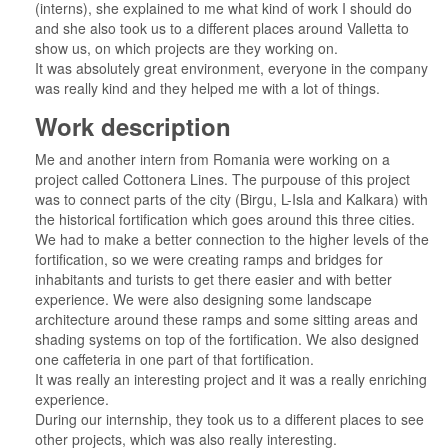
(interns), she explained to me what kind of work I should do
and she also took us to a different places around Valletta to
show us, on which projects are they working on.
It was absolutely great environment, everyone in the company
was really kind and they helped me with a lot of things.
Work description
Me and another intern from Romania were working on a
project called Cottonera Lines. The purpouse of this project
was to connect parts of the city (Birgu, L-Isla and Kalkara) with
the historical fortification which goes around this three cities.
We had to make a better connection to the higher levels of the
fortification, so we were creating ramps and bridges for
inhabitants and turists to get there easier and with better
experience. We were also designing some landscape
architecture around these ramps and some sitting areas and
shading systems on top of the fortification. We also designed
one caffeteria in one part of that fortification.
It was really an interesting project and it was a really enriching
experience.
During our internship, they took us to a different places to see
other projects, which was also really interesting.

▸ What to produce: From the first line of the entries above through the line with "was to connect", set down each line exactly and drop the pictures.

▸ Your response:
(interns), she explained to me what kind of work I should do
and she also took us to a different places around Valletta to
show us, on which projects are they working on.
It was absolutely great environment, everyone in the company
was really kind and they helped me with a lot of things.
Work description
Me and another intern from Romania were working on a
project called Cottonera Lines. The purpouse of this project
was to connect parts of the city (Birgu, L-Isla and Kalkara) with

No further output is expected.